─── RAW DATA
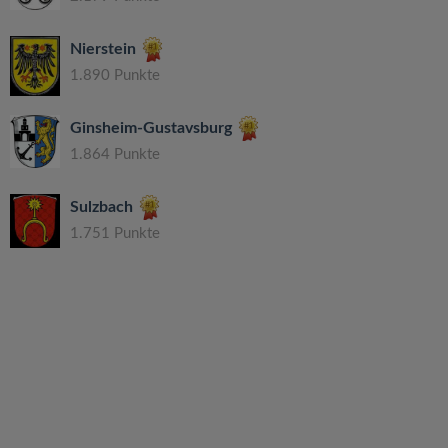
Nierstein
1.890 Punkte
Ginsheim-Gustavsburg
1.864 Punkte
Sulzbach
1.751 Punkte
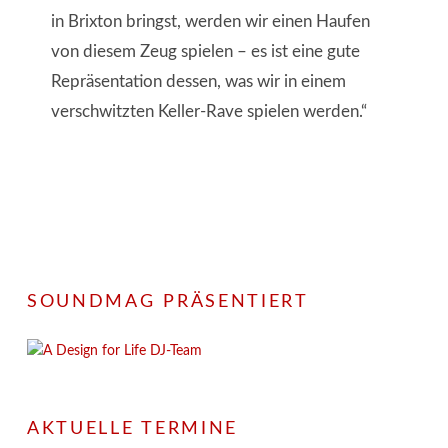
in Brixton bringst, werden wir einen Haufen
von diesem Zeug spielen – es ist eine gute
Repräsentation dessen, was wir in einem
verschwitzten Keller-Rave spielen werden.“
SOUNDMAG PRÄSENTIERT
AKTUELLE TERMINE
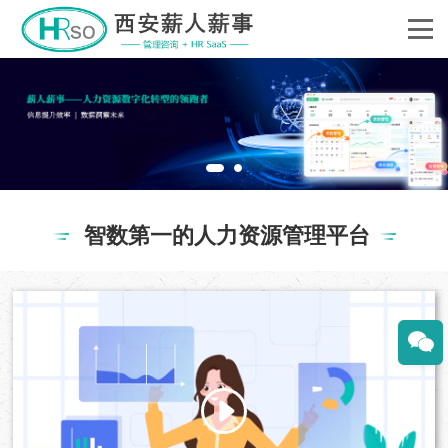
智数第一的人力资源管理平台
──────
▶ PROBLEM TO WORK ON
Whenever the string "spielen" shows up in a line of the records, copy that line.

▶ SOLVED EXERCISE
von diesem Zeug spielen – es ist eine gute
verschwitzten Keller-Rave spielen werden.“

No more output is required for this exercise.